Why does dispersion take place when light is passed through prism and not through glass slab?

Asked by: Kavita


A light ray is refracted (bent) when it passes from one medium to another at an angle and its speed changes. At the interface, it is bent in one direction if the material it enters is denser (when light slows down) and in the OTHER direction if the material is less dense (when light speeds up). Because different wavelengths (colors) of light travel through a medium at different speeds, the amount of bending is different for different wavelengths. Violet is bent the most and red the least because violet light has a shorter wavelength, and short wavelengths travel more slowly through a medium than longer ones do. Because white light is made up of ALL visible wavelengths, its colors can be separated (dispersed) by this difference in behavior.

When light passes through glass, it encounters TWO interfaces--one entering and the other leaving. It slows down at the first interface and speeds back up at the second. If the two interface surfaces are parallel to each other, as in a 'slab' of glass, all of the bending (and dispersion) that takes place at the first interfaces is exactly reversed at the second, 'undoing' the effect of the first interface; so although the emerging ray of light is displaced slightly from the entering ray, it travels in the same direction as the incoming ray and all wavelengths that separated at the first interface are re-combined.

If the second interface is NOT parallel to the first, as in a prism, the effects of the first interface are NOT reversed and the colors separated at that interface continue along different paths upon leaving the glass.

Answered by: Paul Walorski, B.A. Physics, Part-time Physics Instructor

Well, in fact, dispersion does occur when light is passed through a glass slab - it is just harder to observe that way. Lets summarize how this happens:

Refraction of light when it passes from one medium to the other obeys Snell's law, which states:

n1 sin(1) = n2 sin (2)

Where n1 and n2 are the indices of refraction of the two media, and 1 and 2 is the angle the ray of light makes with the normal to the surface in the two media. The index of refraction for air is (almost) 1, while for glass it is about 1.5 (or so). So, when light enters a medium with higher index of refraction, it will be bent toward the normal, i.e. end up closer to being perpendicular to the surface.
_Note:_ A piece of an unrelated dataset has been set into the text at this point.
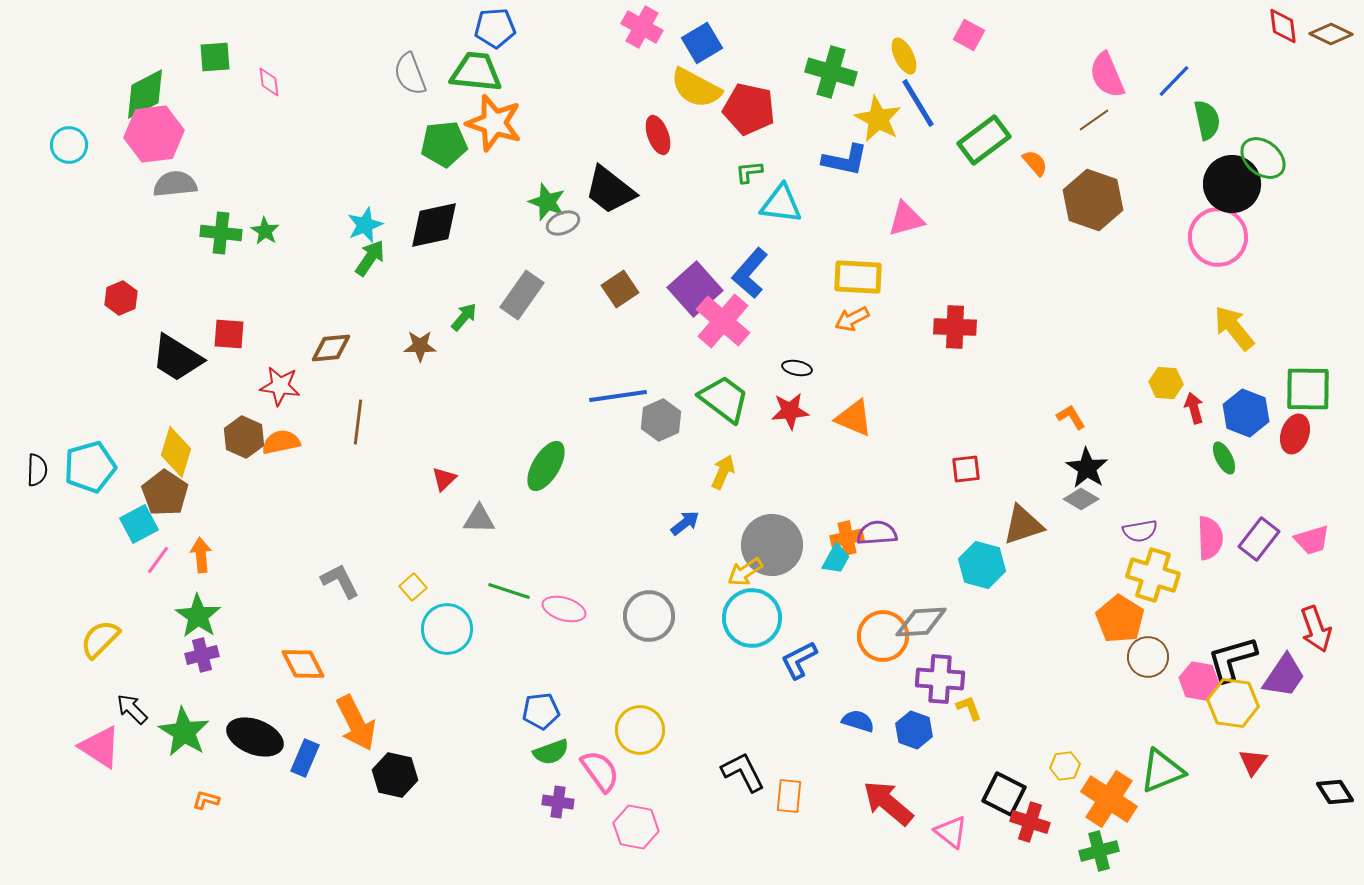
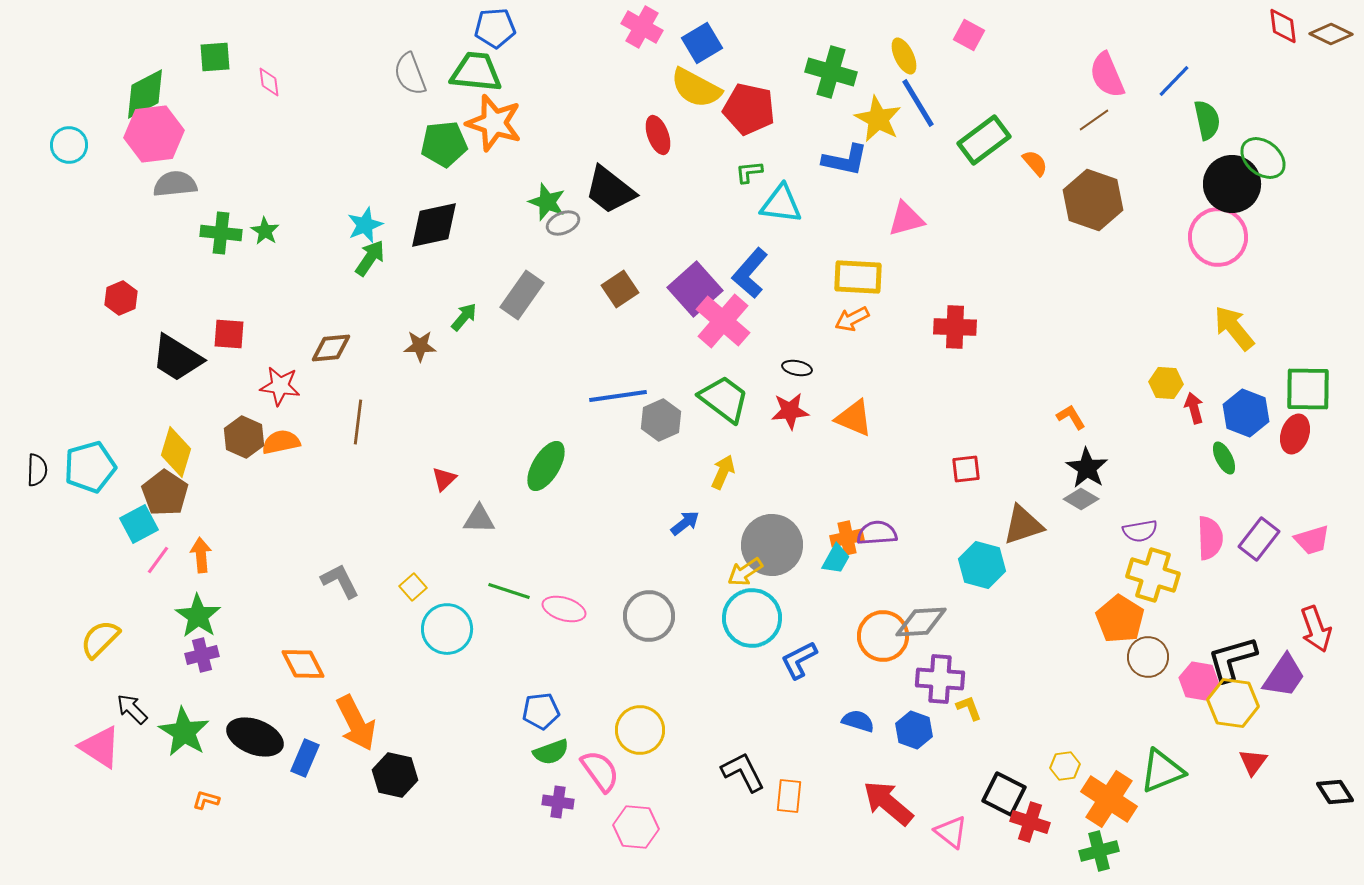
pink hexagon at (636, 827): rotated 6 degrees counterclockwise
So far so good. But how does that explain the dispersion of different colors of light? The answer lies in n, the index of refraction. The index of refraction is not a constant, but rather varies with the frequency (hence, wavelength) of the light involved. So, different colors are bent by different amounts. So, in a prism, light goes through two surfaces, which are not parallel and as a result, every color exiting the prism travels in a different direction - splitting up clearly over a short distance.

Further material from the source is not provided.